[Stored data entries]
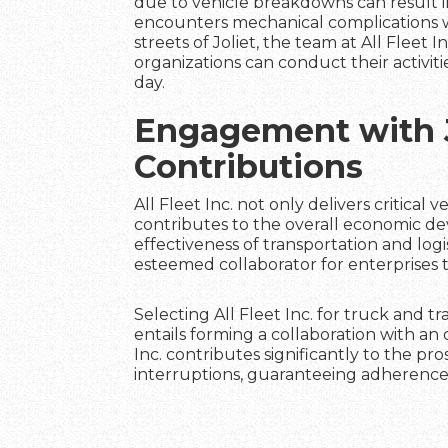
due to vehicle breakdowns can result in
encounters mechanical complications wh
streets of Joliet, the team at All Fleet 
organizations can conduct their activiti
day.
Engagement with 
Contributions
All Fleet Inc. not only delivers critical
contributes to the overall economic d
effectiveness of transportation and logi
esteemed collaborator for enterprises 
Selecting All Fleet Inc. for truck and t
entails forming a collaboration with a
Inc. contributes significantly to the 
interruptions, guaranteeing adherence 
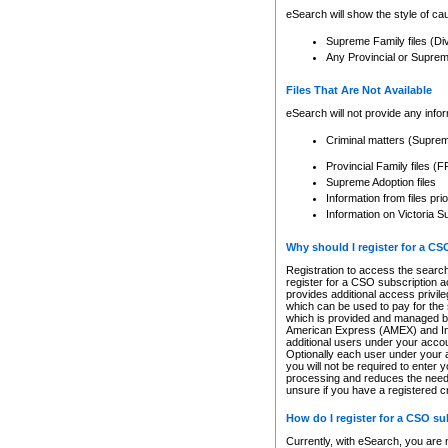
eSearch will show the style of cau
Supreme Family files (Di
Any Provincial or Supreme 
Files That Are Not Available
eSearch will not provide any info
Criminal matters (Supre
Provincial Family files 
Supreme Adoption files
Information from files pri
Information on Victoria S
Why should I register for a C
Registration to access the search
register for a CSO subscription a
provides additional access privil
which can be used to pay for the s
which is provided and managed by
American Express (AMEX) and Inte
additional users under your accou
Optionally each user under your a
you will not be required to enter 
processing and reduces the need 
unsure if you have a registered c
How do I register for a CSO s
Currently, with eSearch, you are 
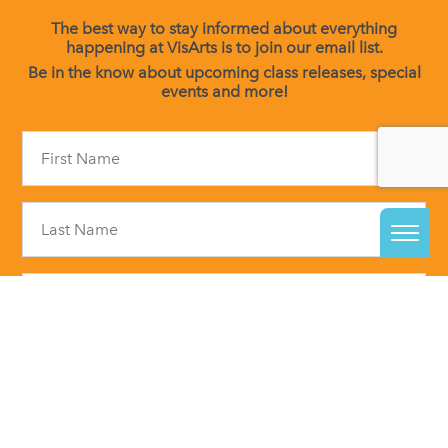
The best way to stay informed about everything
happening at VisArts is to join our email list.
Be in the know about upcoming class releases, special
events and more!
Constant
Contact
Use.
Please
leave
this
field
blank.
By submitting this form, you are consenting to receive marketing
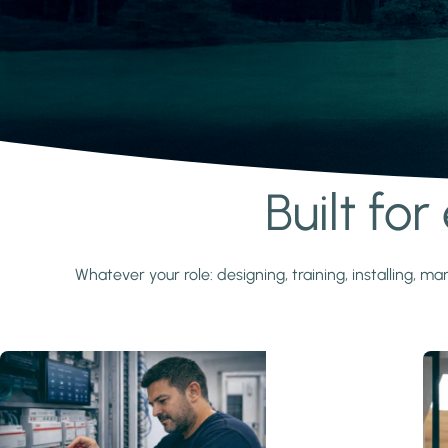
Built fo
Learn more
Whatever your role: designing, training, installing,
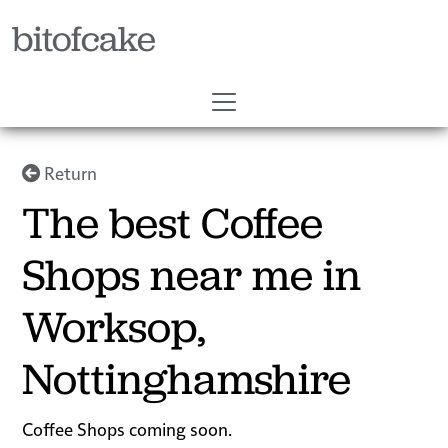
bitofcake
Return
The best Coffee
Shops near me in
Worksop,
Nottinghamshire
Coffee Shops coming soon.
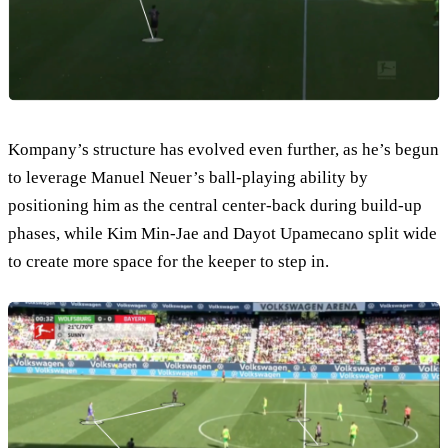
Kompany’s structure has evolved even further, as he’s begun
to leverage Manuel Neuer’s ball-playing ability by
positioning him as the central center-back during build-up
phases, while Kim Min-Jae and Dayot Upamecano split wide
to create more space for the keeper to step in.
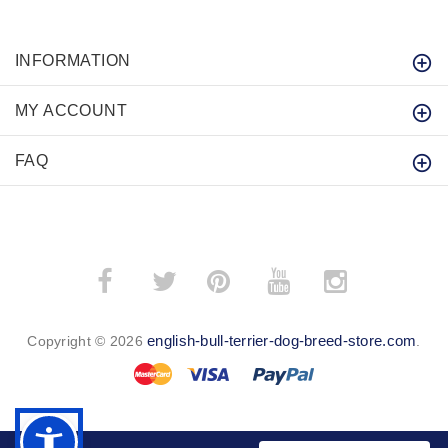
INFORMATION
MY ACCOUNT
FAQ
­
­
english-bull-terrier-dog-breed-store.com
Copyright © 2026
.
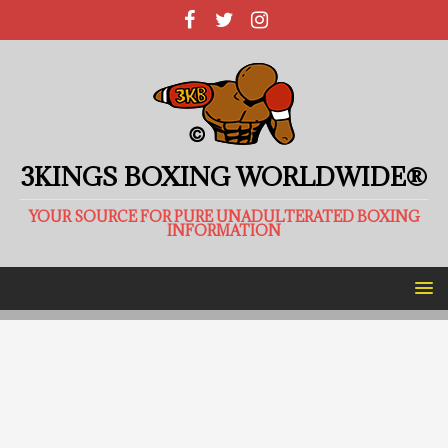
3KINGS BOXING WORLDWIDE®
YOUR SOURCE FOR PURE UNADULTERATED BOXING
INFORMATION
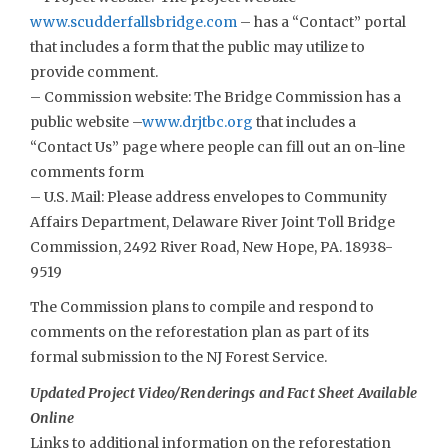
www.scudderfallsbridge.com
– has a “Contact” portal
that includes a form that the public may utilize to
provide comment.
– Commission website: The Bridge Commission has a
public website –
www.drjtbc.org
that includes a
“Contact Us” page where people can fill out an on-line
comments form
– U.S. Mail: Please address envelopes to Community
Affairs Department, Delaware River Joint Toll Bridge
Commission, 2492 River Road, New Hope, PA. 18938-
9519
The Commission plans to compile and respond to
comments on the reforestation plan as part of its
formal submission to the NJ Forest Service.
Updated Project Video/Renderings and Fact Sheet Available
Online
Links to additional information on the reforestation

• _What to produce_: If the word "Available" is on a line above, return that line.

• _Response_:
Files That Are Not Available
Updated Project Video/Renderings and Fact Sheet Available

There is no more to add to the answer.